Sie denken in Rollen und Kategorien, wie jemand entsprechend ihrer Kultur sein muß, und sie bewerten jede Person nach diesen Kriterien. Fleißig, viel Geld aufbieten könnend, geschickt, schnell, gevievt, … Je mehr andere man übers Haxl gehaut hat, desto besser.

Man selbst ist dann immer das positive, das einen in die Elite, zu den Besten gehörig, reiht. Die anderen sind im Zweifelsfall immer viel schlechter als man selbst – eine realistische Bewertung wird vom Tiermenschen dabei selten gesucht. Der Niveauunterschied ist wichtig.

Das ist ein wichtiger Unterschied zum Geistmenschen (quasi der „Menschmensch“ dem das Menschliche wichtig ist im Gegensatz zum „Tiermenschen“ dem das tierische im Menschen wichtig ist). Dieser verhält sich auch ev. differenzierend und selektiv, aber der Tiermensch tut dies für sein eigenes Ansehen, der Geistmensch zwecks Selbstschutz.

Die Proletenkultur scheint auch in manchen Religionen ihren Ausdruck gefunden zu haben. Es ist erkennbar, daß sich diese Kultur auf unterschiedlichen Ebenen abbildet: auf der der Kulturgemeinschaft, auf der der biologischen Abstammung, auf der sozialer Kasten, auf der der Religion …

Somit definieren sich solche Gruppen eben über ihre Kultur, über ihre Rasse, über ihren Stand, über ihre Religion, … und die anderen, die nicht dazu gehören, sind ihre Gegner, die sie ablehnen, oder gar ihre Feinde.

Da der Tiermensch seine Gruppe als anderen Gruppen überlegen ansieht, führt dies selbstredend – insbesondere auch unter Bezugnahme auf kulturspezifische Prolentenverhaltensweisen wie einen anderen Runtermachen um selbst gut dazustehen, einen anderen Zusammenschlagen zum selben Zweck, Schmähungen die auf eine körperliche Auseinandersetzung oder eine Erniedrigung hinauslaufen sollen (wieder also, um selber besser dazustehen – das alles sind unterschiedliche Varianten des Erzeugens eines Gefälles durch Behauptung oder Proletencharakterausspielung) – zu vermehrten Konflikten.

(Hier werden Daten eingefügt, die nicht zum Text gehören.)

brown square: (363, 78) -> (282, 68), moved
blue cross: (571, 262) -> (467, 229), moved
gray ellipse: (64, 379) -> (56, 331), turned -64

Während die einen ihre Religion weltweit durchsetzen wollen und dazu alle, die sich ihrer Kultur nicht unterwerfen wollen, umzubringen beabsichtigen, um ihrer Kultur/Religion die Weltherrschaft zu bringen, machen andere das selbe auf Ebene der Rasse, der Nation, der Ideologie, …

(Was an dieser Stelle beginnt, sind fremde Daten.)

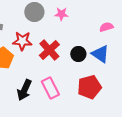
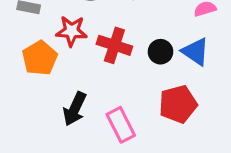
red cross: (49, 50) -> (114, 45), turned -30
pink rectangle: (50, 88) -> (121, 125), moved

Es bleibt nur noch die Frage zu stellen, ob, wenn es schon einen gemeinsamen Nenner – nämlich die Proletenkultur – gibt, nicht auch einen gemeinsamen Nutznießer hinter solchen Systemen geben könnte. Einen oder viele?

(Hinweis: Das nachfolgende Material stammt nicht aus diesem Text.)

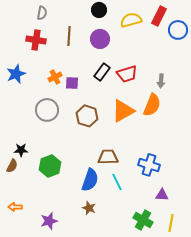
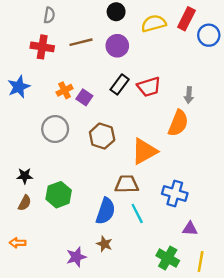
brown line: (69, 36) -> (81, 42), turned 72
purple square: (72, 83) -> (84, 97), turned 32
orange triangle: (123, 111) -> (144, 151), moved
brown semicircle: (12, 166) -> (25, 203), moved
purple star: (49, 221) -> (76, 257), moved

Wem nützt ein solches Verhalten wirklich?

  
  
 

Dieser Artikel benutzt den Begriff „Prolet“ nicht im Kontext eines Arbeiters, sondern eines gewaltwilligen Rabauken:

  

„Die Serie schafft Kunstfiguren, die dem weitverbreiteten Klischee vom Proll (Bierkonsum, Autotuning, Rowdytum, Gewaltbereitschaft, vulgäre Sprache etc.) entsprechen.“

Quelle: https://de.wikipedia.org/wiki/Prolet

  

„Als Rowdy (englisch rowdy (Subst.) „Rabauke, Schläger“, rowdy (Adj.) „rüpelhaft, gewalttätig“, vgl. row „Krawall, Schlägerei“) wird im Deutschen ein (junger) Mann bezeichnet, der sich in der Öffentlichkeit flegelhaft und gewalttätig aufführt. Der Begriff steht damit den Begriffen „Krawallmacher“ und „Randalierer“ nahe.“

Quelle: https://de.wikipedia.org/wiki/Rowdy

  

(Alle URLs funktionstauglich am 27.04.2016. Zitate von der Version zu diesem Datum.)